According to Lee, his program helps to create new neural pathways in the brain, which allows dopamine to be released naturally. Often called the “happy hormone,” dopamine is a neurotransmitter that provides feelings of pleasure.

“If you’ve been on drugs for a long time, all the joy is gone,” he says. “Life gets black or gray; there’s no color. We have to re-create those neural pathways in order to bring color back into your life.”

Art of Our Soul combines music with the art of acrylic pouring. There are no paintbrushes or preconceived designs to replicate. Patients use their hands to create vividly hued one-of-a-kind abstract artworks on canvas. In the background, a playlist of high-energy EDM music keeps the energy flowing. 

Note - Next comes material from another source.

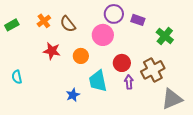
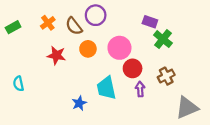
purple circle: (114, 14) -> (96, 15), moved
pink circle: (103, 35) -> (119, 48), moved
green cross: (165, 36) -> (163, 39), moved
orange circle: (81, 56) -> (88, 49), moved
brown cross: (153, 70) -> (166, 76), size x0.7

“When you’re creating something with your hands, you get lost, and your body gets elevated into what science calls an alpha state,” Lee says. Some people refer to this as being in “Zen,” in the flow, or even a light hypnotic state. “It lowers your heart rate; helps with anxiety, depression and suicidal ideation; and brings joy and peace. And that’s exactly what happens here — at every single session.” 

While studies have shown the benefits of art therapy in the treatment of clinical patients, both Sylos-Labini and Dishner say the same thing: You don’t need to have experienced trauma to receive the benefits of creativity. 

“Creativity can be helpful for everyone,” Sylos-Labini emphasizes. “You don’t have to have trauma to write a poem or color in a coloring book. Everyone can benefit from emotional healing and an increased sense of well-being.”